Coding Guidelines

CNTK Coding Style

This page documents the conventions used in the source code of CNTK. Please adhere to these conventions when writing new code. Follow common sense and break up functions exceeding a reasonable limit (a couple of screen pages), use meaningful names, comment well and keep comments and code in sync, etc.

Basics: indentation, spacing and braces

Code is consistently indented using four spaces. Tab characters are not allowed anywhere in the code. The only exceptions are Makefiles, other build system, or data files where tab characters are syntactically required.

The following code blocks are indented:

  • Bodies of control statements: for, if, while, switch, etc.
  • Free statement blocks, i.e. opening and closing braces which do not follow any control statement. These are sometimes used to limit the lifetime of objects.
  • Bodies of classes and functions.
  • Statements continued from the previous line.
  • Code in case statements starts on the line following the case statement and is indented.

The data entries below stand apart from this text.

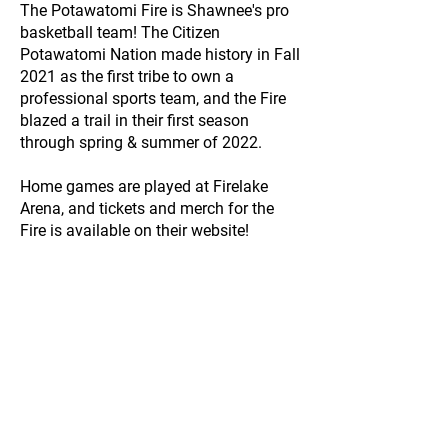
The Potawatomi Fire is Shawnee's pro
basketball team! The Citizen
Potawatomi Nation made history in Fall
2021 as the first tribe to own a
professional sports team, and the Fire
blazed a trail in their first season
through spring & summer of 2022.
Home games are played at Firelake
Arena, and tickets and merch for the
Fire is available on their website!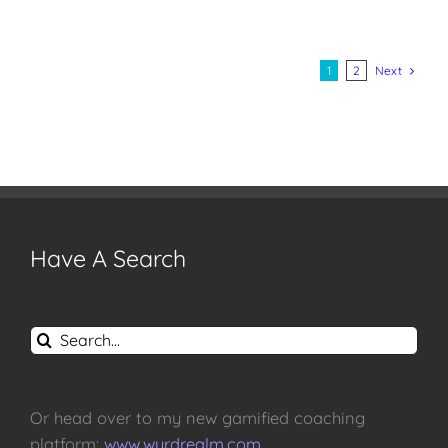
Next
1
2
Have A Search
Search
for:
Or head over to my new gamified coaching
platform:
www.wyrdrealm.com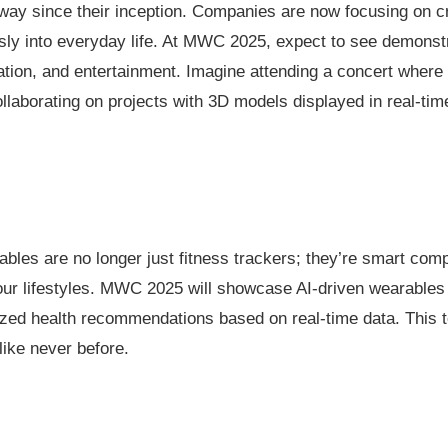
y since their inception. Companies are now focusing on cre
sly into everyday life. At MWC 2025, expect to see demonstr
ion, and entertainment. Imagine attending a concert where
ollaborating on projects with 3D models displayed in real-tim
ables are no longer just fitness trackers; they’re smart com
 our lifestyles. MWC 2025 will showcase AI-driven wearables 
alized health recommendations based on real-time data. Thi
like never before.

The following things are not indented:

  • Contents of namespaces.
  • Case labels
  • Access control specifiers.

Function declarations with long parameter lists may be split over multiple lines. The parameter declaration on the split lines should be indented to the opening parenthesis of the function declaration. Calls to functions with long parameter lists may be split over multiple lines, the split lines should be indented to the opening parenthesis of the associated function statement.

Code is written using Allman or BSD Unix style braces. This style puts the brace associated with a control statement on the next line, indented to the same level as the control statement. Statements within the braces are indented to the next level, it is recommended to never omit braces, even for small blocks.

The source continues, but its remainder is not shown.